───── Available data
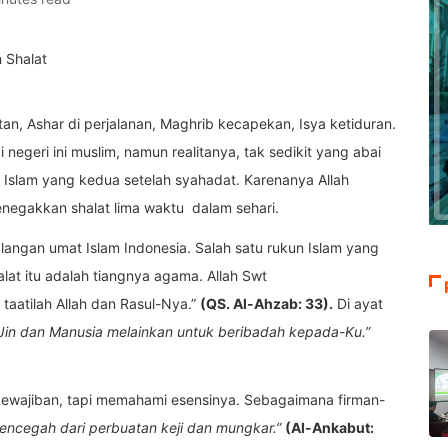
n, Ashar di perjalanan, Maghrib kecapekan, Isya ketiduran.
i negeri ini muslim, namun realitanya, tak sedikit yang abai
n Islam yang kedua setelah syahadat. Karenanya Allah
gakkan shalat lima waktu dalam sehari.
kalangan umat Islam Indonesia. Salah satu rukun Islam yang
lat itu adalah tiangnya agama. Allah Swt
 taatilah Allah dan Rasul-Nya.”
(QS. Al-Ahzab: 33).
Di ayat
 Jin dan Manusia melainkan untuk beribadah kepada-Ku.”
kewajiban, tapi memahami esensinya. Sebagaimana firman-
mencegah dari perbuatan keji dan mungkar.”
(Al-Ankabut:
──────────
───── Available data
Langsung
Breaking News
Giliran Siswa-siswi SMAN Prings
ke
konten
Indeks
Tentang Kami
──────────
───── Available data
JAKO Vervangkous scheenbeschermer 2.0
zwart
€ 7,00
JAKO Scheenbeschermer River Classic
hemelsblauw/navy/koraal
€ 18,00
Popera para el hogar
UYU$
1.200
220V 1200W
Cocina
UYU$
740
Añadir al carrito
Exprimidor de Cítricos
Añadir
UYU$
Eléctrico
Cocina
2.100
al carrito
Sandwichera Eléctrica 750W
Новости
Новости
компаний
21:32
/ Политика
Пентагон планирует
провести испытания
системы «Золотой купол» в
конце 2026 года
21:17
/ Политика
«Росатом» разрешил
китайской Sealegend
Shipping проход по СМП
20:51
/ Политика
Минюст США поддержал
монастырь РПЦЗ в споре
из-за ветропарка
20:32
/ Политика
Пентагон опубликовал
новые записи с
──────────
### The task
Find the word "Islam" in the material, then list each line that holds it.

### Exercise result
n Islam yang kedua setelah syahadat. Karenanya Allah
kalangan umat Islam Indonesia. Salah satu rukun Islam yang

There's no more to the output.